Jech uses the following forcing notion to force GCH. For each $\alpha$, let $P_\alpha$ be the notion of forcing that collapses $\beth_{\alpha+1}$ to $\beth_\alpha^+$. $P$ is then the Easton product of these notions. For simplicity, we'll assume there are no inaccessible cardinals. Let $P^{< \alpha}$ be the product below $\alpha$ and let $P^{\leq\alpha}$ be the product up to and including $\alpha$. So, $P^{<\alpha}$ is just the set of arbitrary functions from $\alpha$ to the corresponding partial orders $P_\beta$ for $\beta<\alpha$.
In part, my strategy is to prove that $P^{\leq \alpha}$ forces CH at $\beth_\beta$, for $\beta\leq\alpha$.
Let $\lambda$ be a limit ordinal and assume I've shown this for $\alpha<\lambda$ and I want to show it for $P^{\leq \lambda}$. I know how to show that $P^{<\lambda}$ forces CH at $\beth_\alpha$, for $\alpha<\lambda$. So the obvious thought is to force with $P_\lambda$ first, since that is $\beth_\lambda$-closed and will preserve all the relevant properties of $P^{<\lambda}$ whilst making $\beth_{\lambda+1} = \beth_\lambda^+$. So, all I need to show is that when I then force with $P^{<\lambda}$, $\beth_{\lambda+1} = \beth_\lambda^+$ is preserved.
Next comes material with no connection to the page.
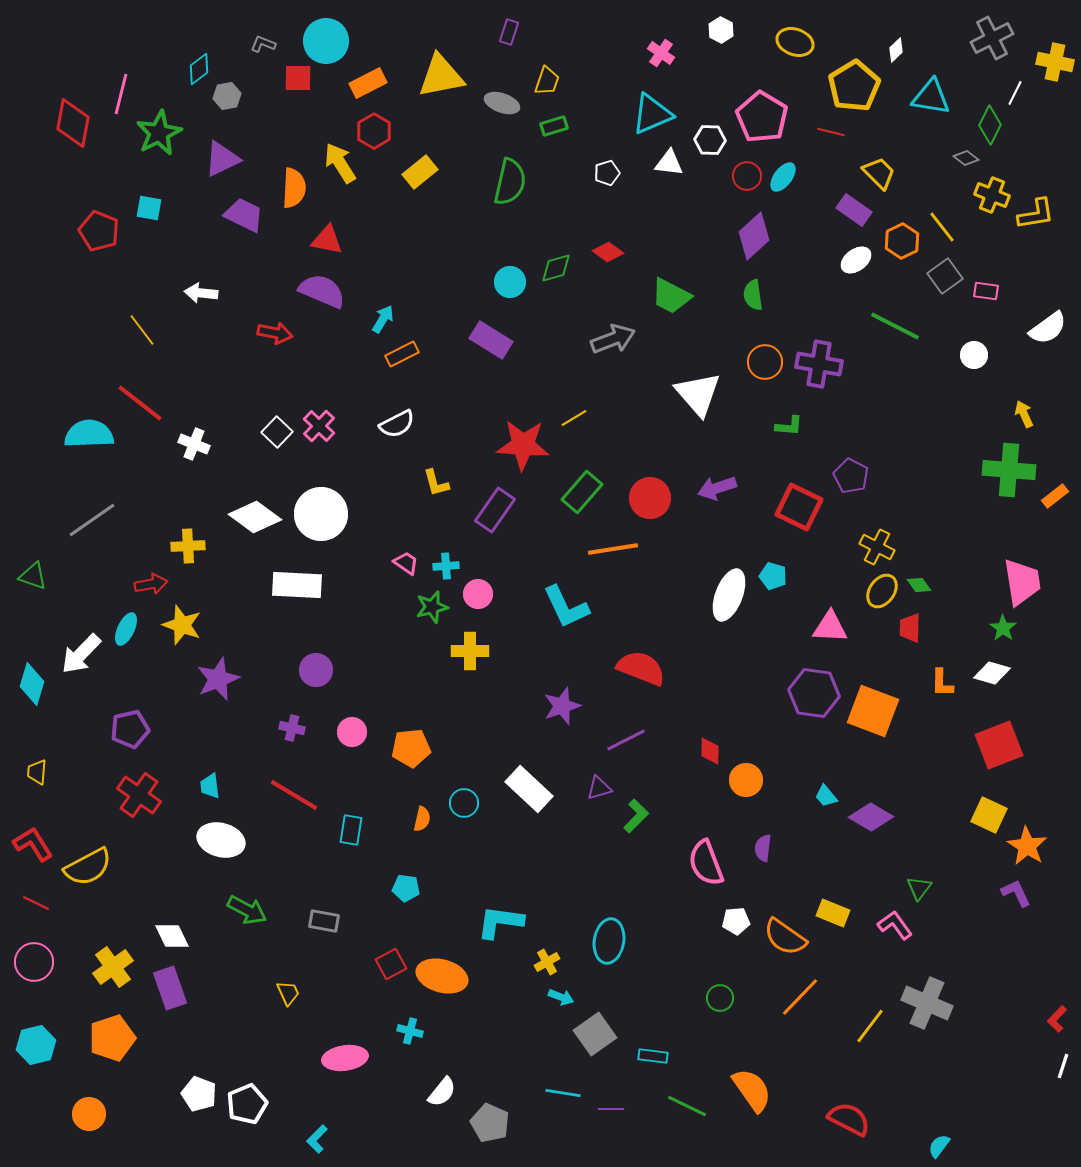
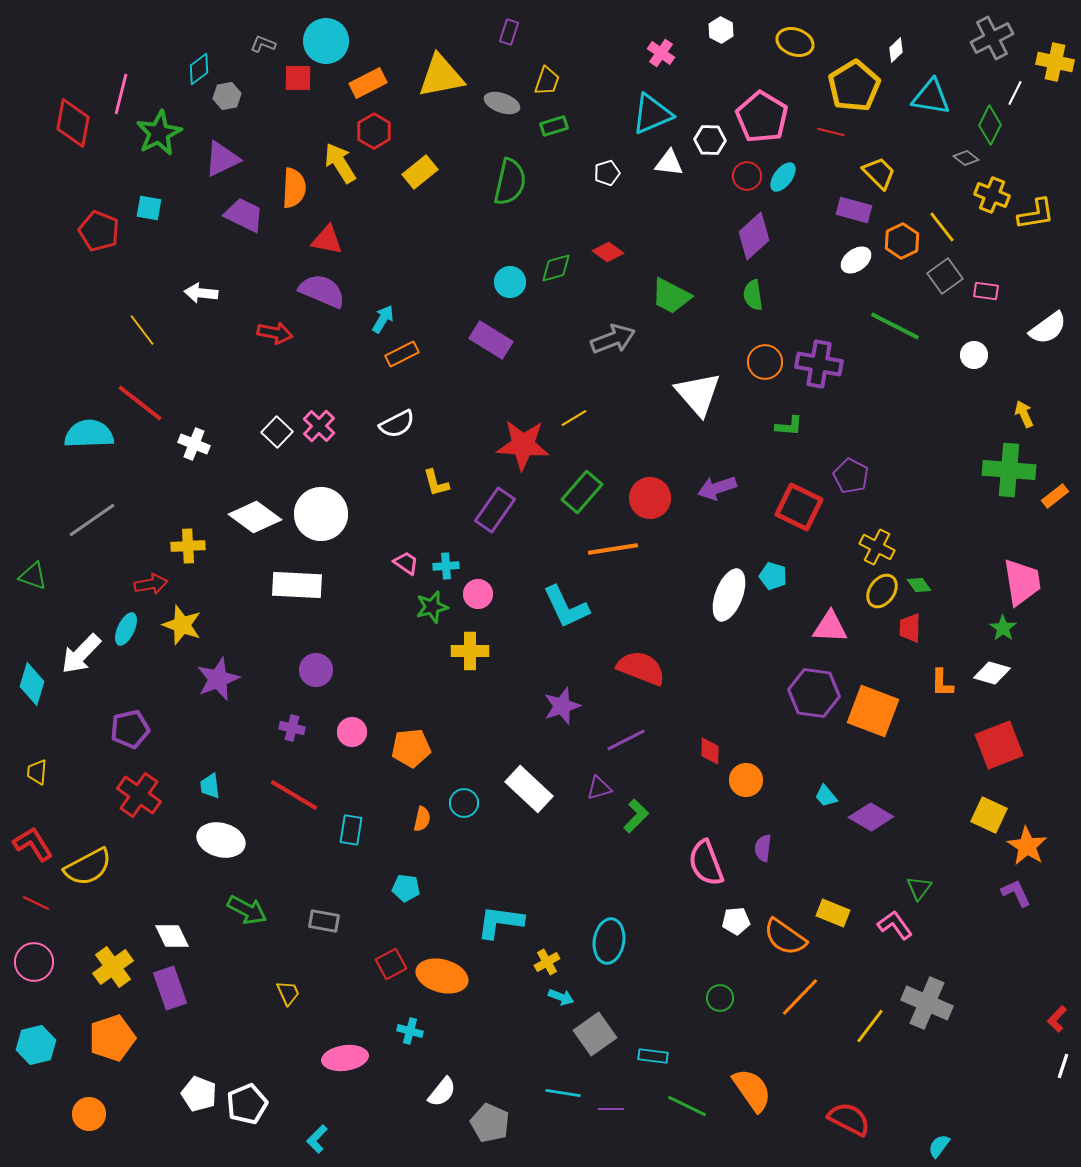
purple rectangle at (854, 210): rotated 20 degrees counterclockwise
That's what I'm having difficultly seeing. In particular, I can't see why $\beth_{\lambda+1}$ might not change.
The solution to this exercise is quite long. It can be broken down to the following steps.
Let $P_\alpha$ be $\text{Col}(\beth_\alpha^+, \beth_{\alpha+1})$. As in the hint, let $P$ be the Easton class product of the $P_\alpha$'s, i.e. bounded support below inaccessibles. And $P^{>\alpha}, P^{\geq\alpha}, P^{\leq\alpha}$ are defined in the familiar way. Also notice that Jech defines $\kappa$-closed with quantification over sequences of length $\leq\kappa$. Kunen's book would call this $\kappa^+$-closed. I am using Jech's convention for consistency with the lemmas he refers to. Another notational convention: in this answer the cardinal terms without superscript are evaluated in $V$.
Lemma 1. For each $\alpha$, $P_\alpha$ is $\beth_\alpha$-closed and has the $\beth_{\alpha+1}^+$-cc (the latter holds because by cardinal arithmetic calculation, $\beth_{\alpha+1}^{<\beth_\alpha^+}=\beth_{\alpha+1}$ and $|P_\alpha|=\beth_{\alpha+1}$).
Lemma 2. For each $\alpha$, $P^{\geq\alpha}$ is $\beth_\alpha$-closed. So in particular $P^{>\alpha}$ is $\beth_{\alpha+1}$-closed. Also, the whole product $P$, viewed as $P^{\geq 0}$ is then $\omega$-closed.
Lemma 3. For each $\alpha$, $P^{\leq\alpha}$ has the $\beth_{\alpha+1}^+$-cc.
1-3 are hints given in the exercise, the following are not.
Lemma 4. Each $(\beth_\alpha^+)^V$ is a cardinal in $V[G]$.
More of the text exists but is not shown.